The increased usage of salt as a de-icing agent in freezing conditions has severely exacerbated the problem of chloride degradation of concrete structures.
Restoration of concrete using a temporary current is an entirely different process from impressed current cathodic protection. In the latter process, a small current typically of the order of 1-10 mAmps/sq meter is caused to flow continuously through the life of the concrete for the purpose of inhibiting corrosion.
The current used in the restoration process is strictly temporary for a period of the order of 20 to 90 days and has a value which of the order of 50 to 200 TIMES that of the continuous current. Thus the current in the restoration process may lie in the range 0.4 to 3.0 Amps/sq meter. In addition, the process of restoration must include a liquid electrolyte whereas the continuous process is typically dry. Therefore the types of anode and materials to be used are of an entirely different character.
In PCT Published Application WO94/29496 of Aston Material Services Limited is provided a method for cathodically protecting reinforcing members in concrete using a sacrificial anode such as zinc or zinc alloy. In this published application and in the commercially available product arising from the application, there is provided a puck-shaped anode body which has a coupling wire attached thereto. In the commercially available product there are in fact two such wires arranged diametrically opposed on the puck and extending outwardly therefrom as a flexible connection wire for attachment to an exposed steel reinforcement member.
The puck is surrounded by an encapsulating material such as mortar which holds an electrolyte that will sustain the activity of the anode. The mortar is compatible with the concrete so that electrolytic action can occur through the mortar into and through the concrete between the anode and the steel reinforcing member.
The main feature of the published application relates to the incorporation into the mortar of a component which will maintain the pH of the electrolyte in the area surrounding the anode at a high level of the order of 12 to 14.
In use of the device, a series of the anodes is provided with the anodes connected at spaced locations to the reinforcing members. The attachment by the coupling wire is a simple wrapping of the wire around the reinforcing bar. The anodes are placed in location adjacent to the reinforcing bars and re-covered with concrete to the required amount.
Generally this protection system is used for concrete structures which have been in place for some years sufficient for corrosion to start. In general, areas of damage where restoration is required are excavated to expose the reinforcing bars whereupon the protection devices in the form of the mortar covered puck are inserted into the concrete as described above and the concrete refilled.
These devices are beginning to achieve some commercial success and are presently being used in restoration processes. However improvements in operation and ergonomics are required to improve success of this product in the field.
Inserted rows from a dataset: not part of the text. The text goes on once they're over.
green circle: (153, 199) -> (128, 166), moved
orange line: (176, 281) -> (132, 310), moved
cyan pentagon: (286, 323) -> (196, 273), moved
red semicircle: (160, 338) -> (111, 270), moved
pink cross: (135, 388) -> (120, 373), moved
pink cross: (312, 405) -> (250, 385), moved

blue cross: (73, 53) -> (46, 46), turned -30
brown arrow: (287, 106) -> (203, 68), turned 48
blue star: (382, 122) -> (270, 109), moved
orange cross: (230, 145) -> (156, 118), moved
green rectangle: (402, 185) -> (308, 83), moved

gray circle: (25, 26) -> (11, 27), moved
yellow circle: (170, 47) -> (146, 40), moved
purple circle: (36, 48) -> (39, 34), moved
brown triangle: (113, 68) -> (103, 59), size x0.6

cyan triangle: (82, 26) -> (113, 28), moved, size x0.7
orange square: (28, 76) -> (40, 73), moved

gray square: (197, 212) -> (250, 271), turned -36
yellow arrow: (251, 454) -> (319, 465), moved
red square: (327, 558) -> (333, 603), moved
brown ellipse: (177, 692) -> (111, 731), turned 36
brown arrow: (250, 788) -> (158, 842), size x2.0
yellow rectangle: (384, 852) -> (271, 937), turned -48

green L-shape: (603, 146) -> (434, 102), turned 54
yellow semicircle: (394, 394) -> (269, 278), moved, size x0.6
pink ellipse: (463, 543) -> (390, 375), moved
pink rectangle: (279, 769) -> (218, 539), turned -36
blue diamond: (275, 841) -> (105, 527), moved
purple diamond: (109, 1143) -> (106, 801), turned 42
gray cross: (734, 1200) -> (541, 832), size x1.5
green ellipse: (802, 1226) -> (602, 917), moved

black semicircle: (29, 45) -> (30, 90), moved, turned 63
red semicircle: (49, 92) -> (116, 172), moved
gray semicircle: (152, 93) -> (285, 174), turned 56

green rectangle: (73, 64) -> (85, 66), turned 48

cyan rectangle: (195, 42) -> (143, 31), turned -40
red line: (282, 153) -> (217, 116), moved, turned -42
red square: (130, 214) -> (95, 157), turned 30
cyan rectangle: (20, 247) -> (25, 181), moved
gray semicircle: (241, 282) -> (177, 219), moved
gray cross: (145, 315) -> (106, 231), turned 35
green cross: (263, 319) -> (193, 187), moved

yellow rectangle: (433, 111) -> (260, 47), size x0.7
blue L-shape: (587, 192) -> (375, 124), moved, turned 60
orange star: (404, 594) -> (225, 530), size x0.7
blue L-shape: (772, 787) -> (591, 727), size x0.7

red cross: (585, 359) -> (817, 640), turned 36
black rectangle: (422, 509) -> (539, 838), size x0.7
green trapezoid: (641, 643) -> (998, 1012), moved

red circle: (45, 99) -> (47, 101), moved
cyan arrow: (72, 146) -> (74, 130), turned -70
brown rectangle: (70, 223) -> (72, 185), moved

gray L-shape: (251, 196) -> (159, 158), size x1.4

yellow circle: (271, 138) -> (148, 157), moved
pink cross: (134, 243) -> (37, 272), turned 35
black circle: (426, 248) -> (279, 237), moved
In International Publication WO98/16670 of Bennett and Clear is disclosed another cathodic protection system intended to be used as a surface arrangement. This arrangement relates to a thinly sprayed zinc or zinc alloy which is applied onto the surface of the concrete. This zinc or zinc coating is then used as an anode to supply current for the cathodic protection process. As the anode is exposed at the surface, this may be used either as a sacrificial system in which there is no applied current and the anode is gradually eroded as the electrolytic process proceeds or as an impressed current cathodic protection system.
The improvement of the above Bennett application relates to the application of a humectant in free-flowing form which is positioned at or near the interface between the zinc anode coating and the concrete surface. It has been found and is disclosed in this application that the provision of the humectant in free-flowing form acts to absorb moisture from the area above the surface. The humectant is defined in the application as being either deliquescent or hygroscopic where a deliquescent material is one which becomes moist or liquefied after exposure to humid air and a hygroscopic material is defined as one which is capable of absorbing moisture from the atmosphere. The humectant is delivered to or near the interface of the anode by application as a solution which is aqueous, colloidal or in an organic solvent such as alcohol. When the humectant in solution is applied to the surface of the anode, it is transported to or near the interface by capillary action. The application states that the humectant is applied to the exposed surface of the anode coating and therefore the anode coating must be sufficiently thin or otherwise arranged to be porous to allow the humectant to reach the interface.